I'm still uncertain why you had problems installing the ROCm drivers which is why I suggested joining a forum where there will be people who are experts with the hardware you have. And, as you'll see below, I don't think Steam will help at all...
@bluejaunte
I can't get dForce working using Steam as the wine manager either, but DS6 started and ran with no other problems. I also can't get my GPUs recognised using Bottles. The only way I've managed to get full functionality in Linux is using system wine (just running the Windows executables directly and letting wine take over) or Lutris.
No point me joining a forum like that. Asking you this stuff is very different to joining a tech forum and expecting them to have patience with me. I'd be an absolute laughing stock since I have no idea about this stuff. I can feel my way around graphically with Linux, poke it around a bit and hope for the best, but that's about it.

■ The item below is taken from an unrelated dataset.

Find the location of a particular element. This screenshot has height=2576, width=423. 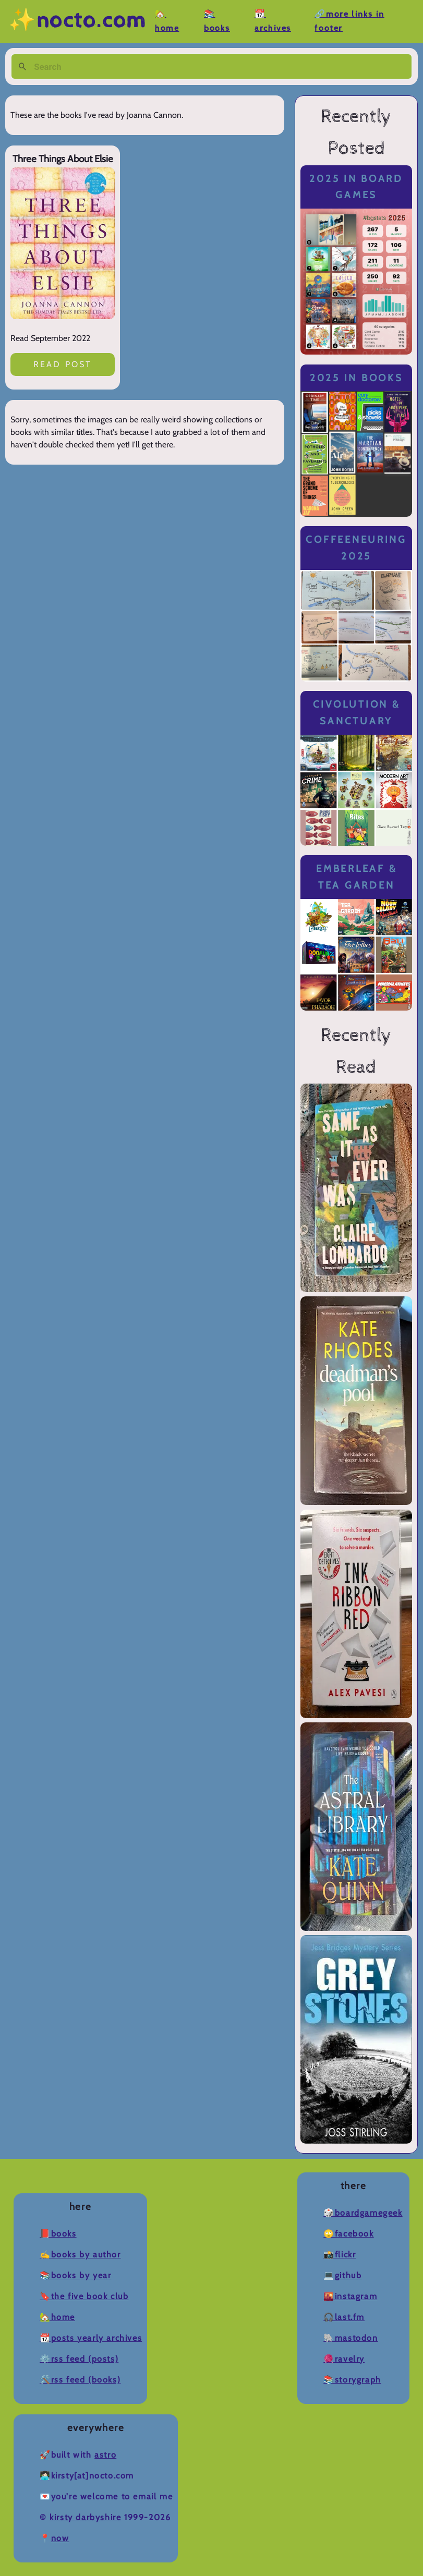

But that first part about installing the ROCm drivers. Is there another, more beginner-proof way I could get those installed? Like is there a specific product that would trigger an auto-install and auto-configuration of that ROCm driver stuff for me, as opposed to installing them solo?
@3DIO
Nail, meet coffin. I still think it might be possible to get OpenCL working via Rusticl, as we did with a 9060XT (which also involves editing environment variables), but I'm raising the white flag. Don't be put off getting involved with a Linux forum; yes, there will be people who are curt and unpleasant but just ignore them. You will be able to get help.
Alright thanks, I should try installing through DIM and see if that makes a difference. Starting through Wine as far as I remember didn't show any GPU at all, but that was probably because nvlibs wasn't there right.
Don't know if this will be of any help but this is from AMD https://rocm.docs.amd.com/projects/install-on-linux/en/latest/
and this is from Reddit https://www.reddit.com/r/ROCm/comments/1qj9eom/rocm_72_official_installation_instructions/
@TimberWolf
I hear you, and after reading that lot I'm not even gonna try. I just have to face the fact that buying an AMD CPU was a good decision, but buying an AMD GPU was a bad one. I feel really bad for saying that since it's flawless in every other respect. But it seems it's always CUDA this and CUDA that, or you're left out in the cold.
Man, I really cannot stand Nvidia (and it really pains me to have to buy one of their cards at any price), but it is what it is, and I'll just have to buy one.
@RobertFreise
Big thanks for the links, but as TimberWolf mentioned, the architecture of my card doesn't support what is needed for it to work on Linux. This is confirmed by what's at the links, and it seems the only way around it would be to use a different distro altogether, and I'm very hesitant to do that because I'm very pleased with CachyOS.
What I'll do is wait until I've got the move over and done with, and then start putting cash away for an Nvidia card (again). Hopefully by then, some epic crash in the AI hardware market might lead to a whole wave of dirt-cheap RTX 5060 TI 16GB cards hitting the market, which to be honest is the only one I'm thinking about right now.